Updated: Jun 7, 2020
The date is November 2, 2016. It is the 10th inning of a game that seemingly has gone on forever, but yet, no one can stop watching. The time is well past 11 PM. The score is 10-9 in the bottom of the 10th inning with 2 outs. Michael Martinez awaits the pitch from Mike Montgomery. The crowd is on their feet. Terry Francona, the Indians manager, looks on. He is the only one that looks calm, chewing rapidly on his bubble gum. Anthony Rizzo looks nervous, so does Kris Bryant. Mike Montgomery looks flustered. He pitches, and Michael Martinez makes contact, a slow roller down the 3rd base line. Kris Bryant fields the ball bare handed and throws it to Anthony Rizzo’s awaiting glove.
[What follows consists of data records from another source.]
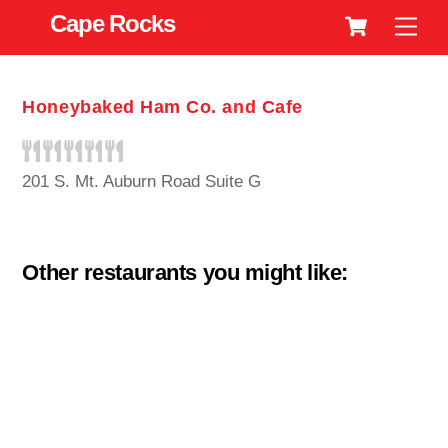
Cart
Skip
Cape Rocks
Men
to
content
Honeybaked Ham Co. and Cafe
201 S. Mt. Auburn Road Suite G
Other restaurants you might like:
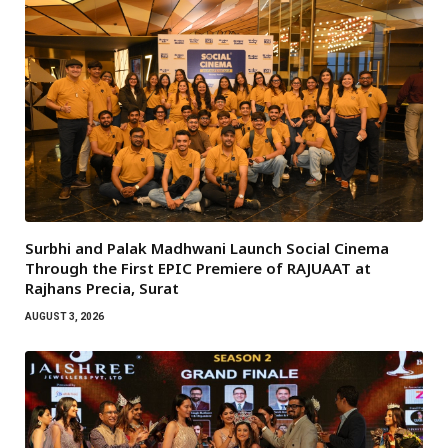
Surbhi and Palak Madhwani Launch Social Cinema
Through the First EPIC Premiere of RAJUAAT at
Rajhans Precia, Surat
AUGUST 3, 2026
Just like that, the Cubs have won for the first time in 108 years. It is now 2019, and the Cubs have missed the playoffs. What happened? To understand this, we have to go back to Joe Maddon’s first year as the Cub’s skipper, 2015.
That year, he supposedly worked his magic as they finished 97-65, landing the NL’s 2nd wild card spot. They beat Pittsburgh, and they advanced all the way to the NLCS, until getting swept by the Mets.
The next year, 2016, they were poised for a breakout season. Jon Lester had gotten unlucky the year before, and Jake Arrieta was ready to match his Cy Young winning performance from the last year. Kris Bryant was a star in the making, and the Cubs had landed Jason Heyward in the offseason, also landing Ben Zobrist, two proven stars. Everything seemed to work out, as they had no competition in the NL Central and they cruised to their Division title. Everything clicked all at once. Jon Lester had a breakout year, Jake Arrieta got 18 wins, Anthony Rizzo hit .292 while launching 31 home runs, and Kris Bryant won the NL MVP Award hitting .292 and sending 38 long balls.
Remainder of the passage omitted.